Gesù aveva già lottato contro questa seduzione nella lunga prova del deserto all’inizio dell’attività pubblica. Ma quella lotta in realtà non era mai cessata e si è ripresentata sotto altre spoglie nel corso della sua esistenza. Di fronte alle incomprensioni della gente nei suoi riguardi, Gesù ribadisce che ciò che conta è ascoltare la parola di Dio e metterla in pratica. È questo ciò che rende felice l’uomo, come proclama in poesia il Salmo 1, portale d’ingresso del Salterio: “Beato l’uomo che procede sulla via retta e non s’attarda nel sentiero degli stolti”.

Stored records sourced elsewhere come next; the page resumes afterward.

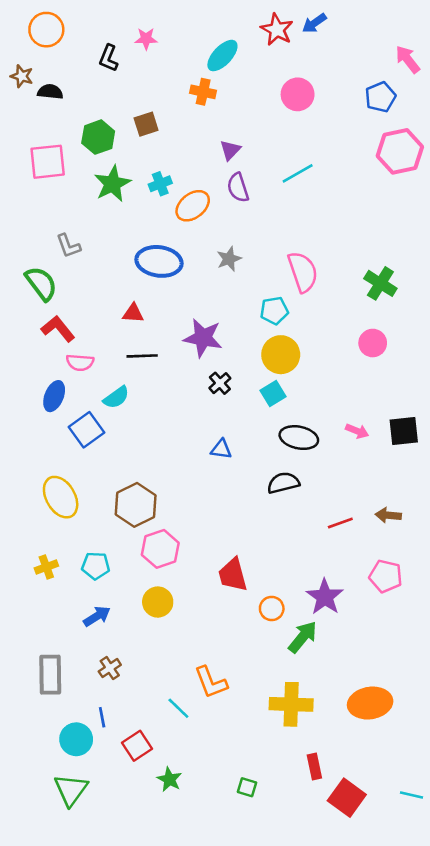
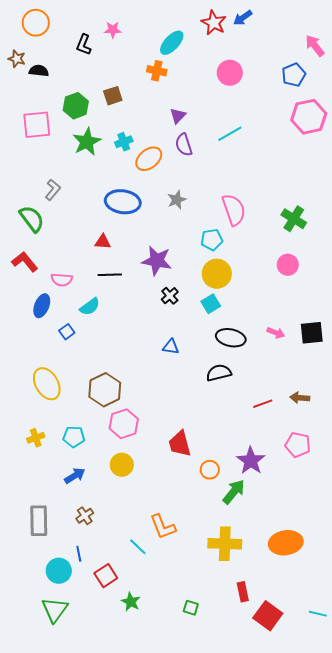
gray L-shape: (68, 246) -> (53, 190), turned -120
red L-shape: (58, 329) -> (25, 262), moved
blue square: (86, 430) -> (67, 332), size x0.6

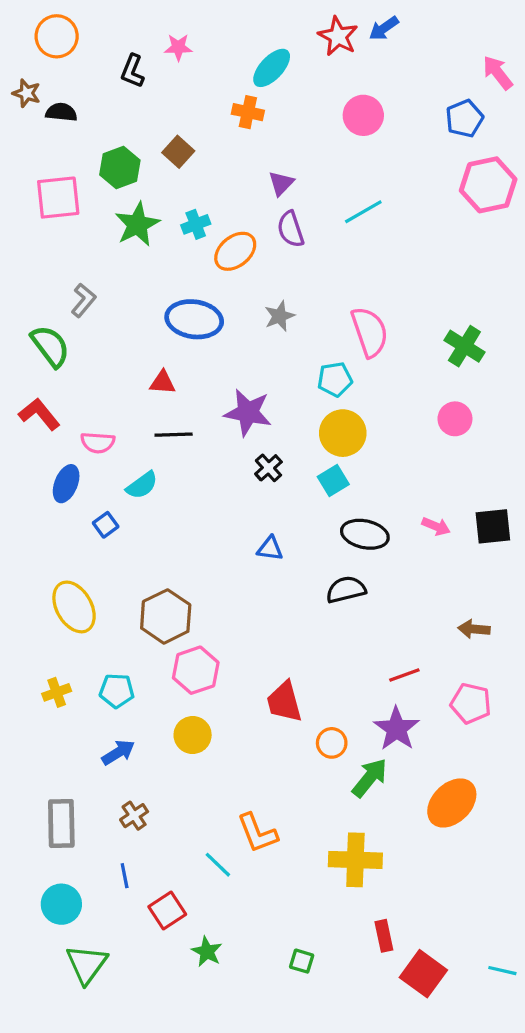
brown square: (113, 96) -> (178, 152), turned -30
red line: (263, 404) -> (404, 675), moved
orange ellipse: (286, 543) -> (452, 803), moved, turned -36
cyan circle: (59, 571) -> (61, 904), moved

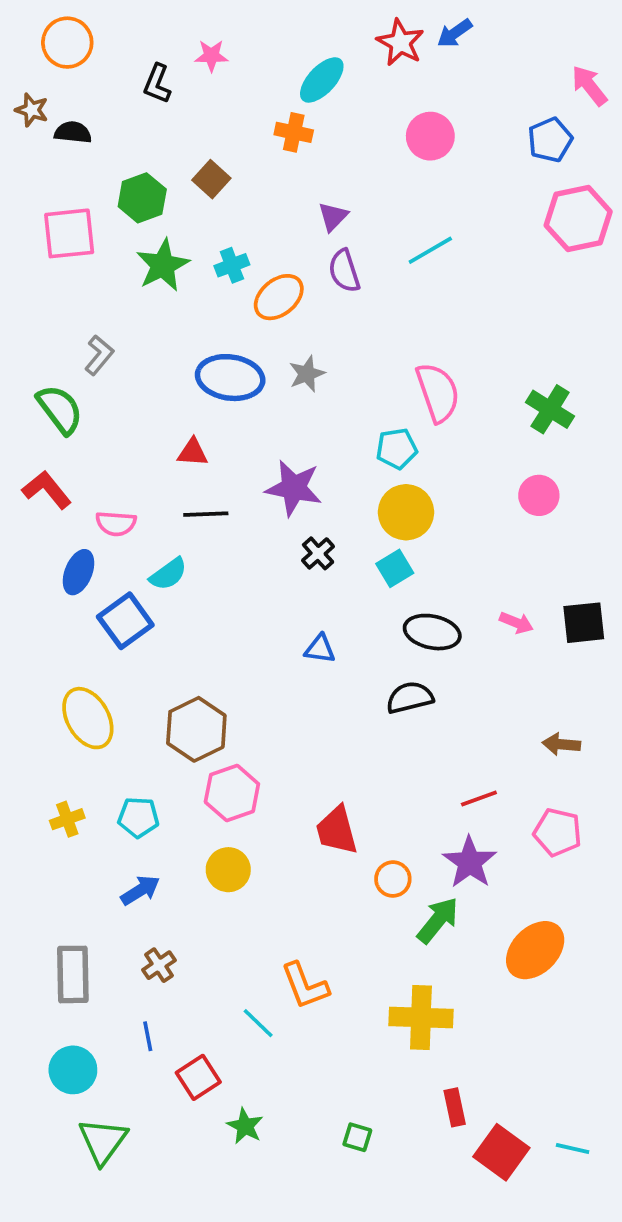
gray star: (280, 316) -> (307, 374), moved
blue square: (106, 525) -> (125, 621), size x1.8
cyan line: (502, 971) -> (573, 1148), moved

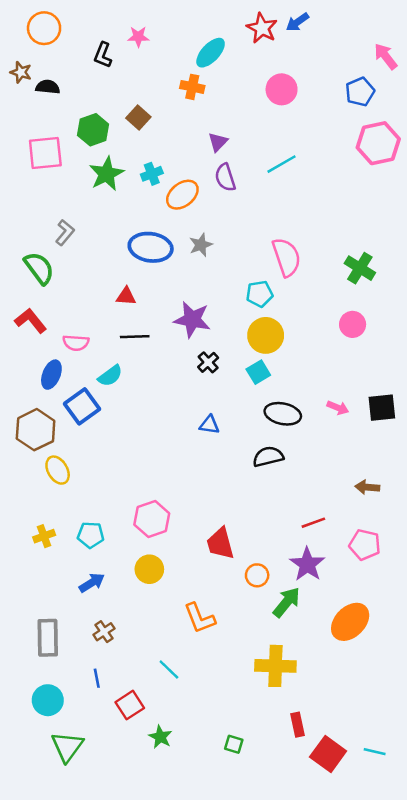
yellow ellipse: (88, 718) -> (58, 470), size x0.7
brown hexagon: (196, 729) -> (36, 430), moved
orange L-shape: (305, 986) -> (200, 618), moved

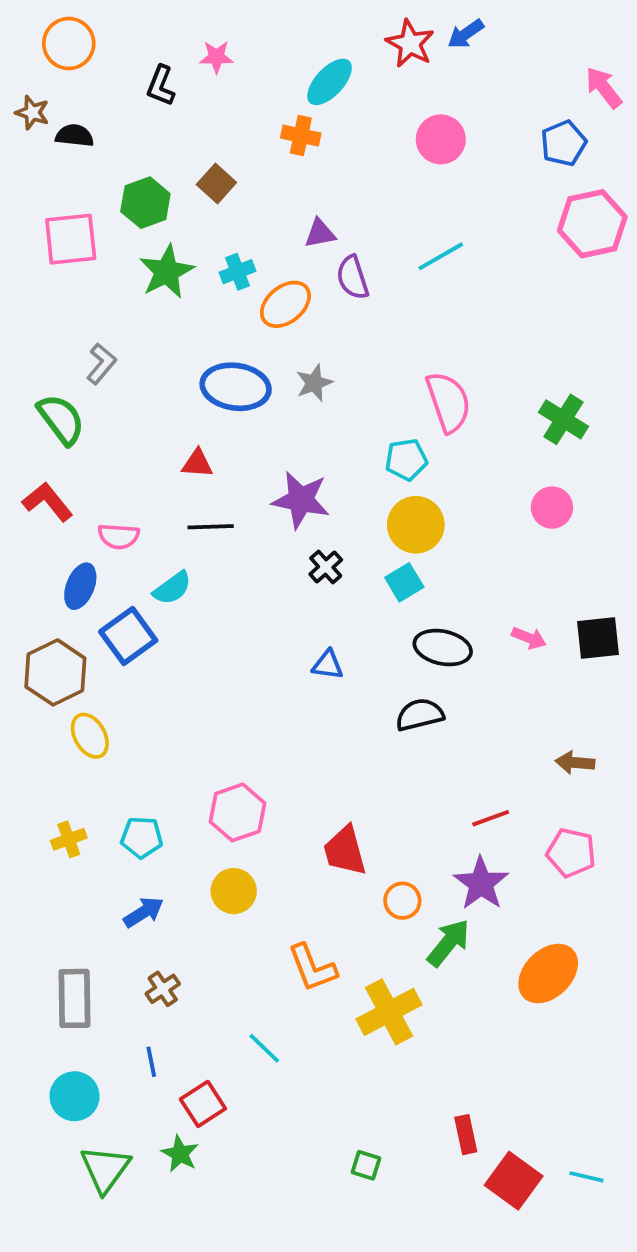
purple triangle: (218, 142) -> (320, 233), moved, turned 35
yellow cross: (275, 666) -> (389, 1012), moved, turned -30
green star: (160, 737) -> (180, 1154), moved

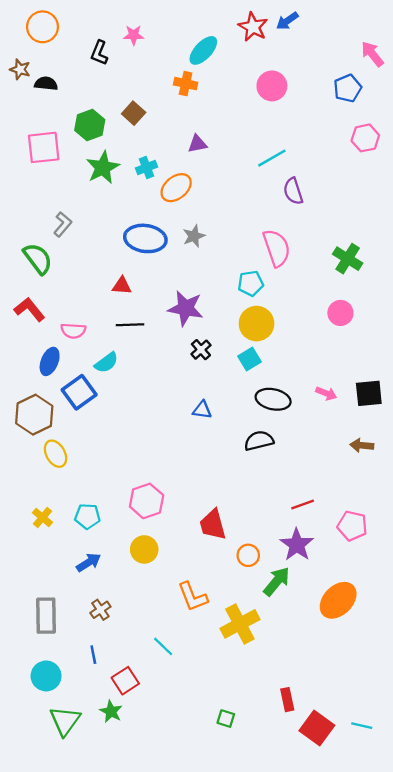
pink hexagon: (592, 224) -> (365, 138), size x0.7
purple semicircle: (353, 277) -> (293, 191), moved
brown arrow: (575, 763) -> (362, 445), moved
yellow cross: (69, 839) -> (43, 518), turned -30

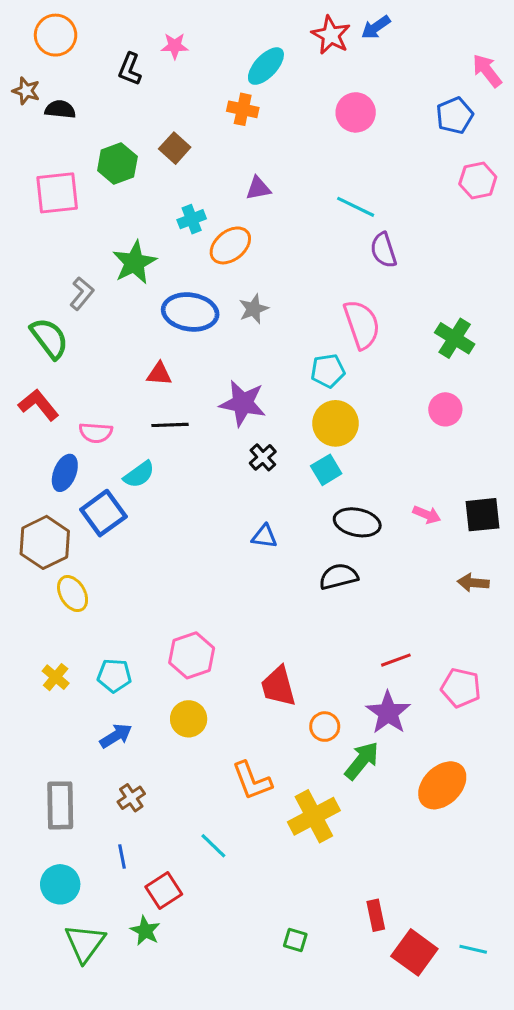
cyan line: (272, 158) -> (356, 207), turned 56
green star: (103, 168) -> (134, 262), moved

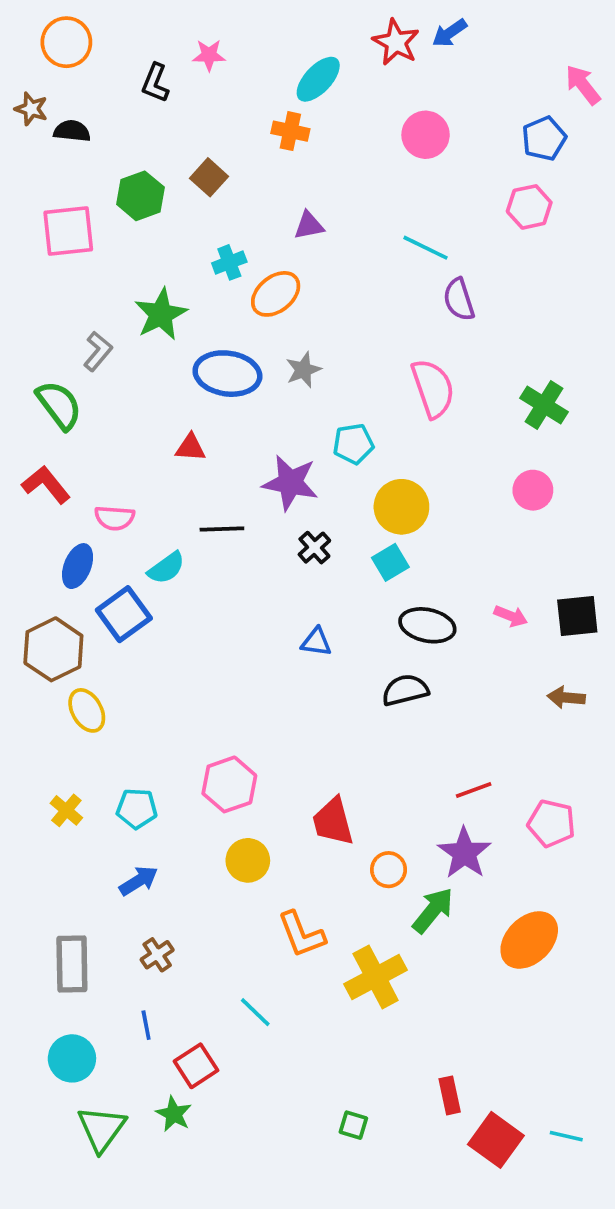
pink hexagon: (478, 181) -> (529, 207), moved
cyan pentagon: (328, 371) -> (353, 444), moved
black line: (170, 425) -> (222, 529), moved
yellow circle: (189, 719) -> (248, 860), moved

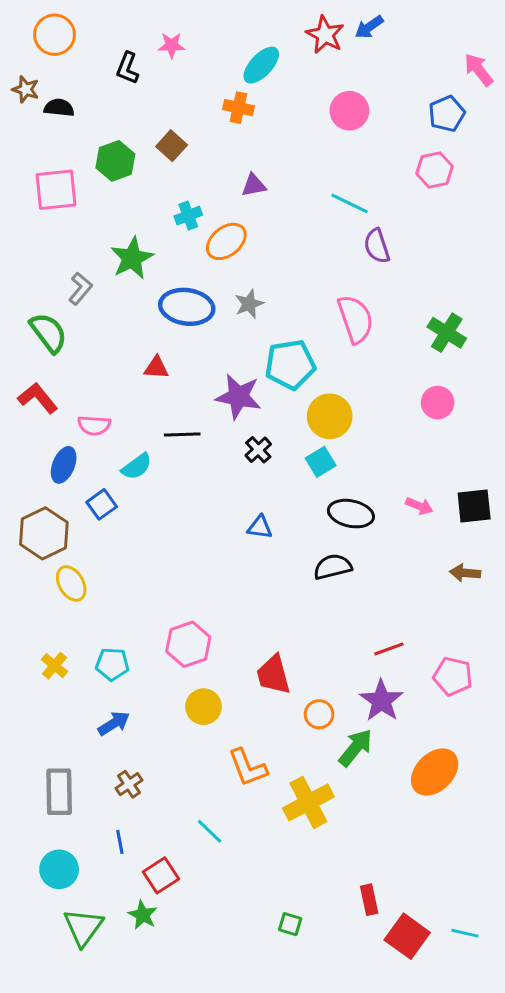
cyan pentagon: (353, 444) -> (290, 365), size x1.5
blue square: (124, 614) -> (102, 504), size x0.7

Gesù non si presenta come un idolo da adorare, ma come cammino, Parola da seguire perché il regno di Dio diventi realtà sulla terra. La luce non serve per essere vista, ma per far vedere, per illuminare i nostri passi. Se si guarda direttamente una fonte luminosa si rimane abbagliati.
Questa verità vale anche per chi sta ascoltando Gesù, vale per noi. “Voi siete la luce del mondo”, per usare un’espressione cara a Matteo (5,14), non significa per il credente mettersi sul lucerniere o in cima a una montagna perché il mondo guardi lui, unico detentore della verità. La sua missione è molto più modesta ma non per questo meno impegnativa.
Per illuminare la realtà occorre avere lo sguardo giusto. Nell’antichità si pensava che gli occhi avessero il potere di proiettare la luce sulle cose e che ciò le rendesse visibili. Occorre, dice Gesù, avere negli occhi luce e non tenebre, altrimenti invece di illuminare si spargerà intorno il buio, cioè la menzogna, il male, la morte. Detto in termini più vicini a noi: se non siamo in grado di pensare in modo corretto, se non abbiamo le giuste categorie mentali, deformeremo a nostro piacimento la verità delle cose, delle persone, di Dio.
Gesù si è appena scontrato con le opinioni sbagliate che si è fatta di lui la gente, fino a ritenerlo un inviato del demonio. Chiamare male il bene e il bene male è avere gli occhi inondati di tenebre, è essere prigionieri di una mente ottusa e di un cuore sclerotizzato. Noi non possiediamo due cervelli: uno per le realtà celesti e l’altro per le realtà terrene. Se le nostre idee sono scorrette, scorretto sarà anche il nostro modo d’intendere la parola di Dio e, di conseguenza, il modo di metterla in pratica. Con l’immagine dell’occhio nella luce che illumina tutto il corpo, Gesù ci sta ricordando che la conversione religiosa passa prima attraverso la conversione dell’intelletto, perché per fare il bene bisogna prima conoscerlo.
Altrimenti, faremmo la fine di donna Prassede di manzoniana memoria: aveva poche idee e, tra queste, molte erano storte ed erano quelle a cui era più affezionata. S’impegnava con tutta sè stessa a fare la volontà del cielo, ma spesso confondeva il cielo col proprio cervello.